A recently-announced purchase of an American financial services corporation by a Chinese owned company may weaken President Trump’s efforts to make America great again and could set back Trump’s trade reform efforts.
The American people want fairness in trade. The problem with allowing any Chinese company to purchase an American company is that Communist China has engaged in numerous unfair trade practices with the United States.
One of the first problems with the trade relationship between the United States and China is the fact that China only likes competition in other markets, but not in China. The communist party in China subsidize and own corporations which guarantees that no firm will fail. This gives Chinese firms a financial leg up on competing with U.S. firms. China has been also accused of stealing trade secrets and intellectual property. Furthermore, Americans can’t go to China an invest in Chinese companies, so why would the United States allow Chinese nationals to invest in U.S. companies?
Financial markets should watch this deal closely to see if the deal will trigger existing law that empower President Donald Trump to block the purchase on national security grounds. If President Trump flexes some muscle, he may be able to leverage trade concessions from China.

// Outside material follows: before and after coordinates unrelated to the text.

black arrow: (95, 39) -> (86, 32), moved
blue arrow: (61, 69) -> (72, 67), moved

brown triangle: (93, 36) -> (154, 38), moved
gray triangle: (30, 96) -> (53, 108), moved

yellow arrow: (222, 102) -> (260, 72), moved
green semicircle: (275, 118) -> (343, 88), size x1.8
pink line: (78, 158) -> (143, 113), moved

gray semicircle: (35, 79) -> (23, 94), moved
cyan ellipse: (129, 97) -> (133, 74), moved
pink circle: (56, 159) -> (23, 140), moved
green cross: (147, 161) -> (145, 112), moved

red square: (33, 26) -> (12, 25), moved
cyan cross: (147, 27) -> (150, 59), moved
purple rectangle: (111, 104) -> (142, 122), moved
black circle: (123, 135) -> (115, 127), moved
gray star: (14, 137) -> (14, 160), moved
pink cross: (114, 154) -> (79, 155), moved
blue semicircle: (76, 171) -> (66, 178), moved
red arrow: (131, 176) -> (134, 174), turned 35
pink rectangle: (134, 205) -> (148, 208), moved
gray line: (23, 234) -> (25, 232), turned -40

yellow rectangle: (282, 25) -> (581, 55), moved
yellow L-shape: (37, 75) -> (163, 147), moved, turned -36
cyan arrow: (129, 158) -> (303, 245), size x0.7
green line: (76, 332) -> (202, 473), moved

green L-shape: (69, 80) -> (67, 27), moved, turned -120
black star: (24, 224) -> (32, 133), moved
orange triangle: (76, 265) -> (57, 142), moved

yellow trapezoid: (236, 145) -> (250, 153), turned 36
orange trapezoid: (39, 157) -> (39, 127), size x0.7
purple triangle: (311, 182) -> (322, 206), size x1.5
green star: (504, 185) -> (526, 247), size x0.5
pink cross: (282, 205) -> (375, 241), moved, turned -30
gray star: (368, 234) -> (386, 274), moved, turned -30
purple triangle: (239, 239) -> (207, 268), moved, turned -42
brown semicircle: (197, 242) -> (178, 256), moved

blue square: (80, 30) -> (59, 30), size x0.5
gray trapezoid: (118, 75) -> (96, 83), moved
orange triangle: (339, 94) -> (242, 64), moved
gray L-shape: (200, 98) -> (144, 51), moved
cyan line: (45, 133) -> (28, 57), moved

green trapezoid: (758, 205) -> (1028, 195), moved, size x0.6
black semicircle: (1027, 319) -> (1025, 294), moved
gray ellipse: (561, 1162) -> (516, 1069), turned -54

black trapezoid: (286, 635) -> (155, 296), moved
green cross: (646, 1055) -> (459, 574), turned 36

A Chinese company, Ant Financial Services, announced a deal in January to acquire MoneyGram International for $880 million. According to Techcrunch, “Dallas-based MoneyGram is a service that handles cross-border currency transfers — remittance payments — in close to 200 countries, where it claims to have 350,000 physical locations. The company recorded $1.4 billion in revenue in 2015, but just 13 percent of which was from digital transactions highlighting its massive offline presence.” The deal must be approved by the US Treasury’s Committee on Foreign Investment in the United States (CFIUS) to be completed. Because of the sensitivity of financial transactions, this deal presents some significant concerns that should be the subject of deep study by CFIUS.
The Department of Treasury chairs CFIUS, which is empowered by law as “an inter-agency committee authorized to review transactions that could result in control of a U.S. business by a foreign person (“covered transactions”), in order to determine the effect of such transactions on the national security of the United States.” According to a report in Bloomberg, late in 2016, President Obama blocked a deal by the Chinese to purchase the American subsidiaries of the Germany’s Axixtron SE, a company that manufactures semiconductors, because “the national security risk posed by the transaction relates, among other things, to the military applications of the overall technical body of knowledge and experience of Aixtron.” There is recent precedent for a President to block a Chinese owned company from purchasing assets in the United States, so don’t be surprised if President Trump also goes down the same road.
Foreign ownership of U.S. companies has become more prevalent. When foreign nationals comes to the United States to purchase a large corporation, that triggers laws regarding the foreign ownership of U.S companies. When this purchaser is a Chinese national and the company provides financial services in the nature of cash transfers, that would seem to merit special oversight and review.
Americans have many choices when transferring cash, yet the act of transferring cash implicates obvious security concerns for citizens as recipients and as people transferring money. Choices for consumers to transfer money include the popular services of PayPal, Western Union, Google Wallet and Walmart transfers. MoneyGram, based in Dallas, Texas, is one of the larger companies and operates in over 200 countries with a global network of approximately 350,000 physical locations. The purchase of MoneyGram would provide Ant Financial with both a foothold in the US market. A transfer of ownership to the Chinese would seem to go against President Trump’s policy of keeping jobs at home and expanding the American owned corporate interests.
This proposed Chinese acquisition is an early opportunity for President Trump to make good on campaign promises on trade. This will be his first big test on the level and nature of Chinese investment in the United States. While China’s protectionists policies are getting worse not better, it seems unfair to give China a foothold into the United States financial markets until China becomes more open to American firms investing in China.
The deal may hurt the U.S. economy. Letting an American financial services corporation be bought out by a Chinese owned company seems to go against the trade policies being pushed by the Trump Administration and may lead to President Trump blocking this transaction using national security as a reason.